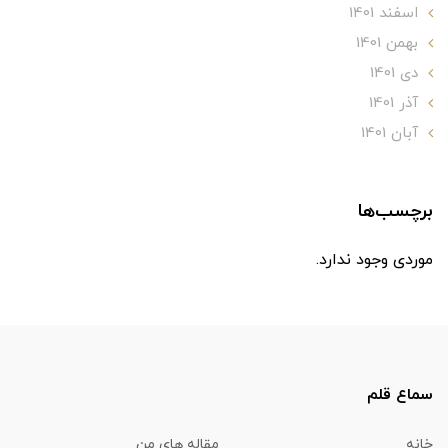
اسفند 1401
بهمن 1401
دی 1401
آذر 1401
آبان 1401
برچسب‌ها
موردی وجود ندارد.
سماع قلم
خانه
مقاله های من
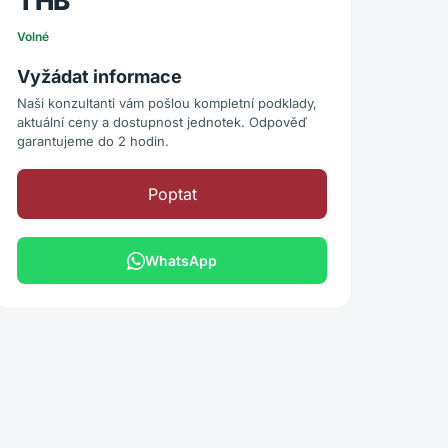
THB
Volné
Vyžádat informace
Naši konzultanti vám pošlou kompletní podklady,
aktuální ceny a dostupnost jednotek. Odpověď
garantujeme do 2 hodin.
Poptat
WhatsApp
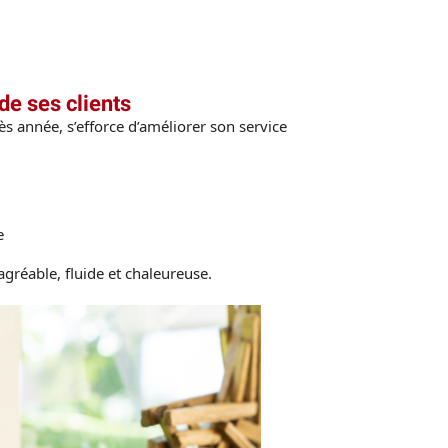
de ses clients
ès année, s’efforce d’améliorer son service
e
agréable, fluide et chaleureuse.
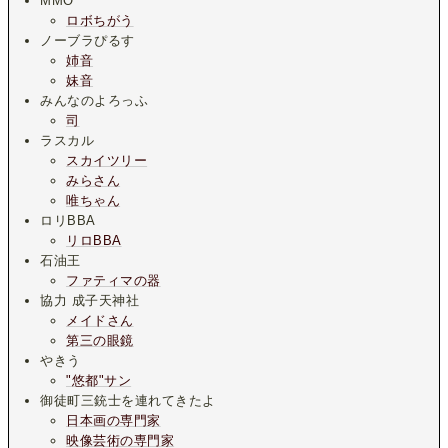
MMO
ロボちがう
ノーブラぴるす
姉音
妹音
みんなのよろっふ
司
ラスカル
スカイツリー
みらさん
唯ちゃん
ロリBBA
リロBBA
石油王
ファティマの器
協力 成子天神社
メイドさん
第三の眼鏡
やきう
"悠都"サン
御徒町三銃士を連れてきたよ
日本画の専門家
映像芸術の専門家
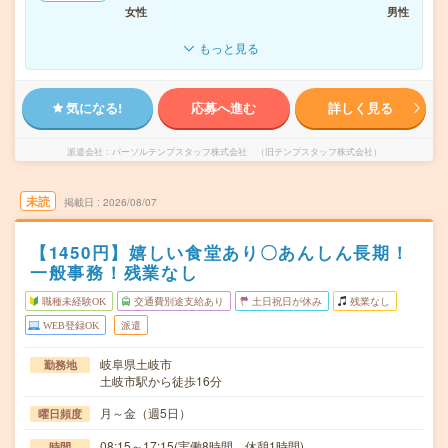
女性
男性
もっと見る
気になる!
応募へ進む
詳しく見る
派遣会社
パーソルテンプスタッフ株式会社 （旧テンプスタッフ株式会社）
未読
掲載日
2026/08/07
【1450円】嬉しい食堂あり〇あんしん長期！
一般事務！残業なし
職種未経験OK
交通費別途支給あり
土日祝日が休み
残業なし
WEB登録OK
派遣
岐阜県土岐市
勤務地
土岐市駅から徒歩16分
月～金（週5日）
曜日頻度
08:15～17:15(実働8時間 休憩1時間)
時間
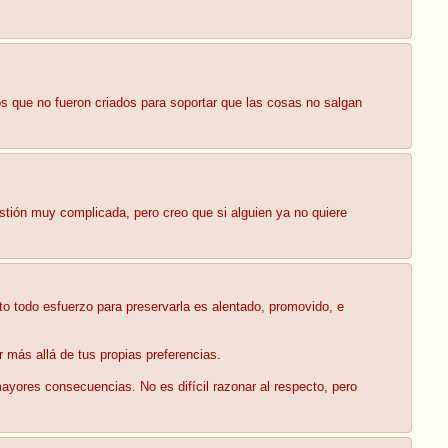
ños que no fueron criados para soportar que las cosas no salgan
tión muy complicada, pero creo que si alguien ya no quiere
nto todo esfuerzo para preservarla es alentado, promovido, e
más allá de tus propias preferencias.
mayores consecuencias. No es difícil razonar al respecto, pero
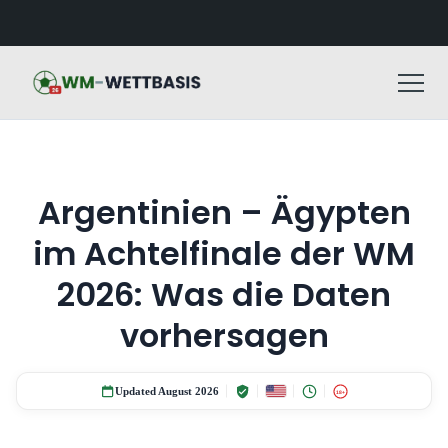
Argentinien – Ägypten
im Achtelfinale der WM
2026: Was die Daten
vorhersagen
Updated August 2026
18+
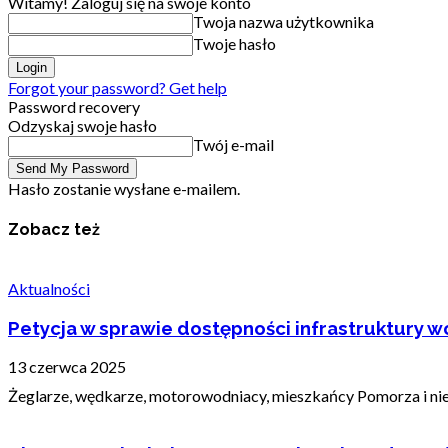
Witamy! Zaloguj się na swoje konto
Twoja nazwa użytkownika
Twoje hasło
Forgot your password? Get help
Password recovery
Odzyskaj swoje hasło
Twój e-mail
Hasło zostanie wysłane e-mailem.
Zobacz też
Aktualności
Petycja w sprawie dostępności infrastruktury wo
13 czerwca 2025
Żeglarze, wędkarze, motorowodniacy, mieszkańcy Pomorza i nie t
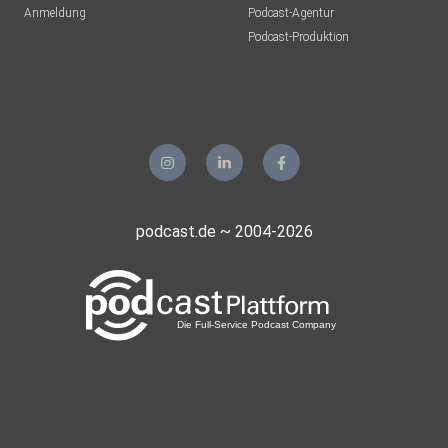
Anmeldung
Podcast-Agentur
Podcast-Produktion
podcast.de ~ 2004-2026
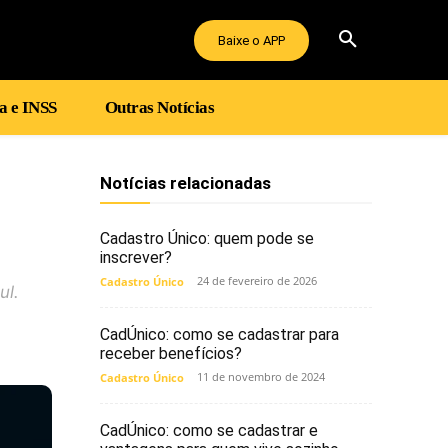
Baixe o APP
a e INSS
Outras Notícias
Notícias relacionadas
Cadastro Único: quem pode se
inscrever?
24 de fevereiro de 2026
Cadastro Único
ul.
CadÚnico: como se cadastrar para
receber benefícios?
11 de novembro de 2024
Cadastro Único
CadÚnico: como se cadastrar e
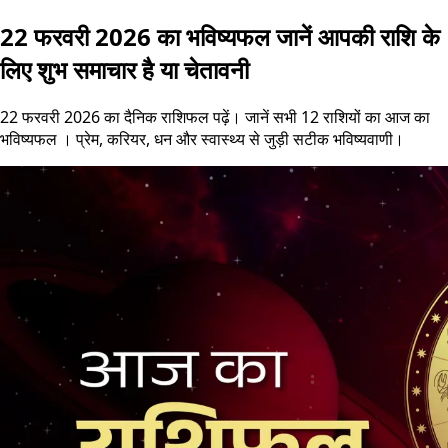
22 फरवरी 2026 का भविष्यफल जानें आपकी राशि के
लिए शुभ समाचार है या चेतावनी
22 फरवरी 2026 का दैनिक राशिफल पढ़ें। जानें सभी 12 राशियों का आज का
भविष्यफल । प्रेम, करियर, धन और स्वास्थ्य से जुड़ी सटीक भविष्यवाणी।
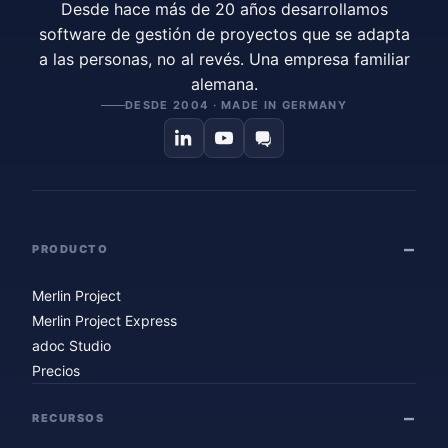
Desde hace más de 20 años desarrollamos
software de gestión de proyectos que se adapta
a las personas, no al revés. Una empresa familiar
alemana.
DESDE 2004 · MADE IN GERMANY
PRODUCTO
Merlin Project
Merlin Project Express
adoc Studio
Precios
RECURSOS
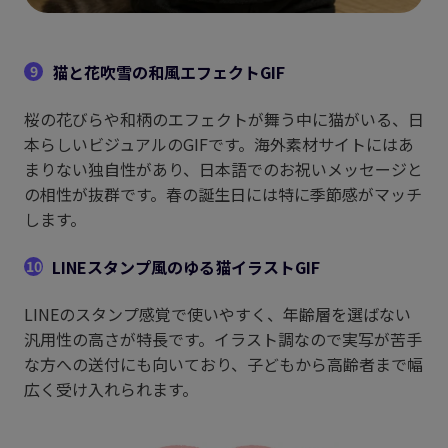
猫と花吹雪の和風エフェクトGIF
9
桜の花びらや和柄のエフェクトが舞う中に猫がいる、日
本らしいビジュアルのGIFです。海外素材サイトにはあ
まりない独自性があり、日本語でのお祝いメッセージと
の相性が抜群です。春の誕生日には特に季節感がマッチ
します。
LINEスタンプ風のゆる猫イラストGIF
10
LINEのスタンプ感覚で使いやすく、年齢層を選ばない
汎用性の高さが特長です。イラスト調なので実写が苦手
な方への送付にも向いており、子どもから高齢者まで幅
広く受け入れられます。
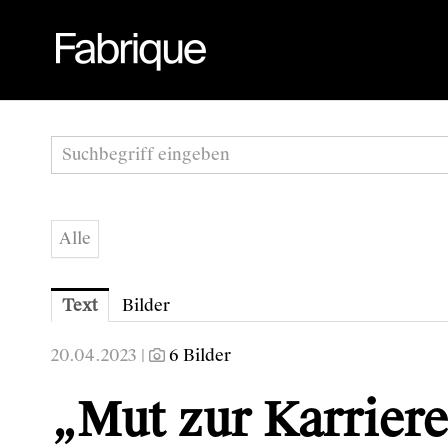
Alle
Text
Bilder
20.04.2023 |
6 Bilder
„Mut zur Karriere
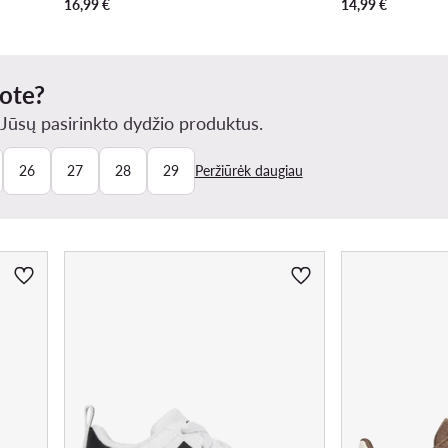
16,99
€
14,99
€
kote?
ūsų pasirinkto dydžio produktus.
26
27
28
29
Peržiūrėk daugiau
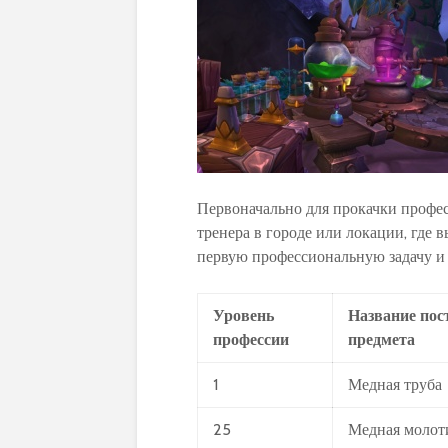
Первоначально для прокачки профес
тренера в городе или локации, где 
первую профессиональную задачу и 
Уровень
Название пос
профессии
предмета
1
Медная труба
25
Медная молот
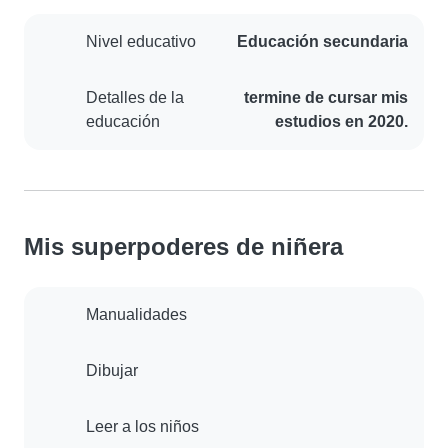
Nivel educativo
Educación secundaria
Detalles de la
termine de cursar mis
educación
estudios en 2020.
Mis superpoderes de niñera
Manualidades
Dibujar
Leer a los niños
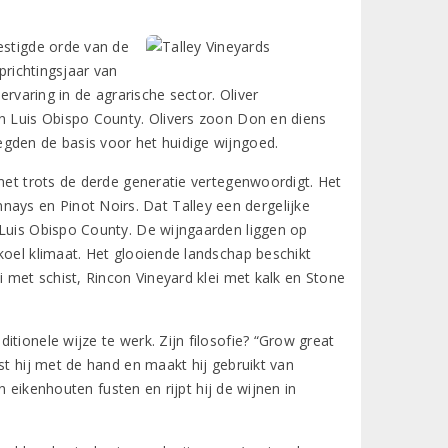
estigde orde van de
prichtingsjaar van
ervaring in de agrarische sector. Oliver
an Luis Obispo County. Olivers zoon Don en diens
gden de basis voor het huidige wijngoed.
 met trots de derde generatie vertegenwoordigt. Het
ys en Pinot Noirs. Dat Talley een dergelijke
 Luis Obispo County. De wijngaarden liggen op
koel klimaat. Het glooiende landschap beschikt
i met schist, Rincon Vineyard klei met kalk en Stone
tionele wijze te werk. Zijn filosofie? “Grow great
st hij met de hand en maakt hij gebruikt van
in eikenhouten fusten en rijpt hij de wijnen in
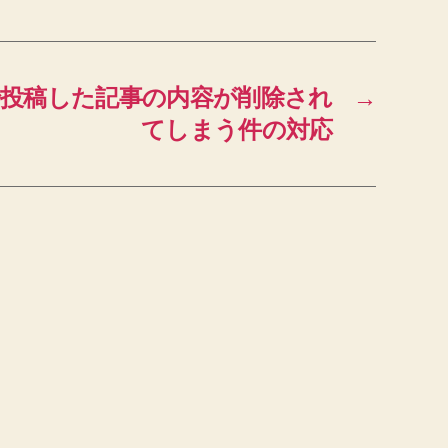
3.0 で投稿した記事の内容が削除され
→
てしまう件の対応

※ ※ ※

Work request:
All lines in the data that contain the word "Obispo" should be copied.

Response:
an Luis Obispo County. Olivers zoon Don en diens
 Luis Obispo County. De wijngaarden liggen op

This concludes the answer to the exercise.